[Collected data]
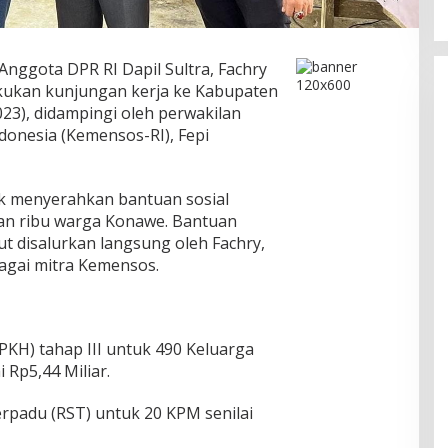
Anggota DPR RI Dapil Sultra, Fachry
akukan kunjungan kerja ke Kabupaten
3), didampingi oleh perwakilan
donesia (Kemensos-RI), Fepi
uk menyerahkan bantuan sosial
an ribu warga Konawe. Bantuan
ut disalurkan langsung oleh Fachry,
bagai mitra Kemensos.
PKH) tahap III untuk 490 Keluarga
 Rp5,44 Miliar.
rpadu (RST) untuk 20 KPM senilai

▶ **What to produce**: Return every line in the records that includes the string "Fachry".

▶ **Exercise output**:
Anggota DPR RI Dapil Sultra, Fachry
ut disalurkan langsung oleh Fachry,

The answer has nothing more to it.